Why Bethlehem?

by Rev. Ellie Barrington - Advent - December 19, 2010 A reflection on Micah 5:1-5 and John 7:40-43

Bethlehem. Just hearing the name of the place spreads a warm Christmasy feeling, doesn’t it? It takes just those three syllables to conjure up my childhood Christmas creche. In Hebrew ‘Bet-lechem’ means, ‘the place of bread.’ But in Christianity it points us to the brightest of shining stars – our newborn Christ, born in baby Jesus – of Nazareth.

But wait a minute! We know that in Jesus’ time, that ‘of Nazareth’ would indicate his birthplace. So where was Jesus really born? Our earliest scriptures, Paul’s
letters and Mark, are significantly silent on this matter. But it seemed to matter a lot by the time of the three later gospels: Matthew, Luke and John. The question of Jesus’ birthplace arises in John’s narration, when: “some in the crowd said, ‘This is really the prophet.’ Others said ‘This is the Messiah.’ But some asked, ‘Surely the Messiah does not come from Galilee, does he? Has not the scripture said that the Messiah is descended from David and comes from Bethlehem, the village where David lived?’ So there was a division in the crowd…” The division that ultimately separated Christianity from Judaism. A division that is perhaps healing today.
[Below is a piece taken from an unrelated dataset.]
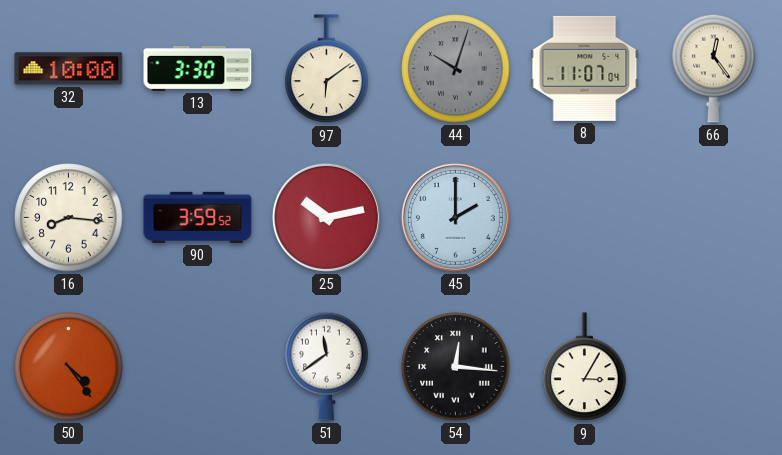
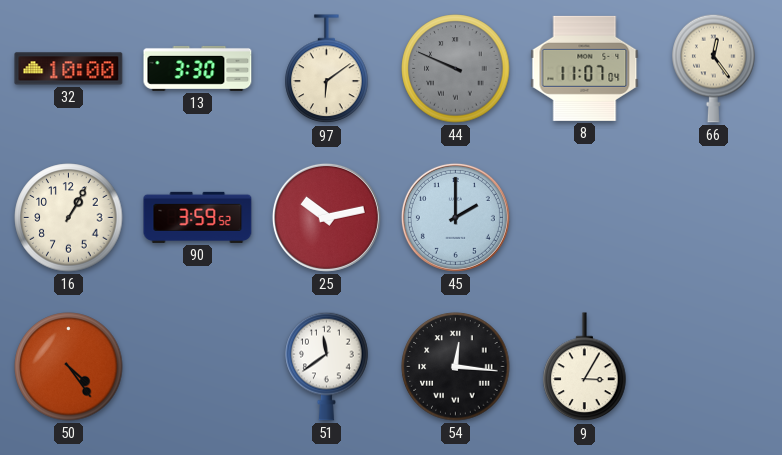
44: 10:03 -> 9:49
16: 8:16 -> 1:05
In our reading from the prophet Micah, which originated some eight centuries before Jesus, we heard the reference that John is quoting from, the words that makes Jesus’ birthplace pivotal to demonstrating Matthew’s conviction: that Jesus was actually the Jewish Messiah, rather than just another Hebrew prophet. “From you, O Bethlehem, shall come forth the one who is to rule in Israel…the one of peace.”

To establish Jesus’ role as Saviour, Matthew and Luke both trace Jesus’ genealogy through King David of Bethlehem. Curiously, Matthew starts with Abraham, the Father of the Hebrew tribes, tracing down through King David to Jesus’ father, Joseph. Luke traces the lineage back from Jesus via his mother Mary to David, (since Jesus paternity was uncertain!) Then all the way back to the beginning of man, with Adam.

Both claim among Jesus forbears, King David of Bethlehem, the shepherd boy of ‘David and Goliath’ fame. David was the one ruler in Israel’s memory who brought his people a golden age of prosperity and peace. To secure this association, Matthew weights the location of Jesus’ birth in David’s hometown, with more importance than the actual birth event – simply reported in the past tense: “in the time of King Herod, after Jesus was born, in Bethlehem of Judea.” Then later, via the angel-directed journeys of escape into Egypt and return to Israel, Matthew gets Jesus to Nazareth, where his ministry began.

Luke, the creative writer, contrives to get pregnant Mary and Joseph all the way from Nazareth in the north, to Bethlehem, south of Jerusalem, on a donkey, using a census as his plot device. Somehow, Jesus had to be born in Bethlehem, to link him with his ‘Davidic’ role as the bringer of God’s peace to the land.

Jesus, as the descendent of the ‘shepherd King’ who triumphed over the Philistenes with his slingshot, was portrayed as the answer the deepest longing of his 1st Century Jewish followers: the one God-sent to overcome their Goliath – the Roman Empire.

Jesus, the new David, would ‘feed his flocks in the strength of the Lord’, that they would again live secure. This was the incarnation of hope they experienced in the living Christ. So the Gospel writers borrowed Micah’s call to hope for an end to the siege of Jerusalem several centuries earlier, to proclaim their vision of the new hope in Jesus as Christ – a saviour ‘great to the ends of the earth.’

As he is indeed. No matter the literary license that the Gospel writers employed to get Jesus born in Bethlehem. Their stories immortalized Jesus’ central role in history. And their deepest sense of truth prevails among us, to this day.

So, to Bethlehem we must go. To the humble province where one born of the insignificant little clan and the poorest peasant class may again prove to be “not the least” at all – but the firstborn of God’s new creation. To Bethlehem, where once a shunned shepherd boy, easily dismissed, proved against all odds, to be the saviour of his people. To Bethlehem, where God’s promise for all Creation brings mother earth through her labour to new birth.

We are pilgrims, every year, returning to the mystical promise of Bethlehem. We worship the incarnation – the embodiment – of God’s ‘just peace’ in humanity. We go to the place where the power of Empire does not prevail, so that our hope might be reborn. We go to where the Prince of Peace will rise to lead us.

Even today, Bethlehem, ‘the place of bread,’ is where we affirm our conviction in what Jesus said – that all must be fed!

This is where the Gospel writers so skilfully lead us at Christmastime: to Bethlehem. To Jesus.